Luke Cage showrunner Cheo Hodari Coker bid a public farewell to the show on Twitter, and he was later joined by series actress Karen Pittman and Colter himself, who thanked Marvel and Netflix for the opportunity to play Harlem’s hero.

Of course, none of this has stopped fans from campaigning for the return of Iron Fist, and a current campaign on Change.org to bring back Luke Cage for a third season was closing in on 30,000 signatures as of October 22.

Unfortunately for those fans, the changing face of the streaming landscape for Netflix itself also makes the continuation of the two series unlikely.

When Marvel’s collaboration with Netflix was first announced, the latter company didn’t have nearly as many high-profile projects in production as it does now. Given the massive success of in-house projects like Stranger Things in recent years, the decision by Netflix to begin moving away from shows it doesn’t wholly own makes sense — just as much sense as Disney’s decision to consolidate properties it owns on its own streaming platform, in fact.

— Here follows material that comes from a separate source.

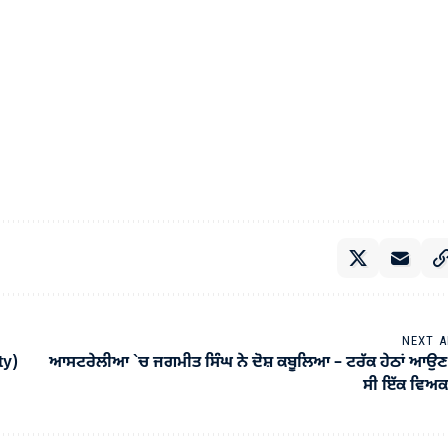
NEXT A
ty)
ਆਸਟਰੇਲੀਆ `ਚ ਜਗਮੀਤ ਸਿੰਘ ਨੇ ਦੋਸ਼ ਕਬੂਲਿਆ – ਟਰੱਕ ਹੇਠਾਂ ਆਉਣ
ਸੀ ਇੱਕ ਵਿਅਕ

Keeping all of that in mind, it might be wise for fans of the Marvel-Netflix series to hope for the best, but expect the imminent end of the companies’ grand experiment. The third season of Daredevil is available now, and it’s been one of the series’ best, while new seasons of Punisher and Jessica Jones will hopefully send both series out on a similarly high note if they don’t continue beyond those story arcs.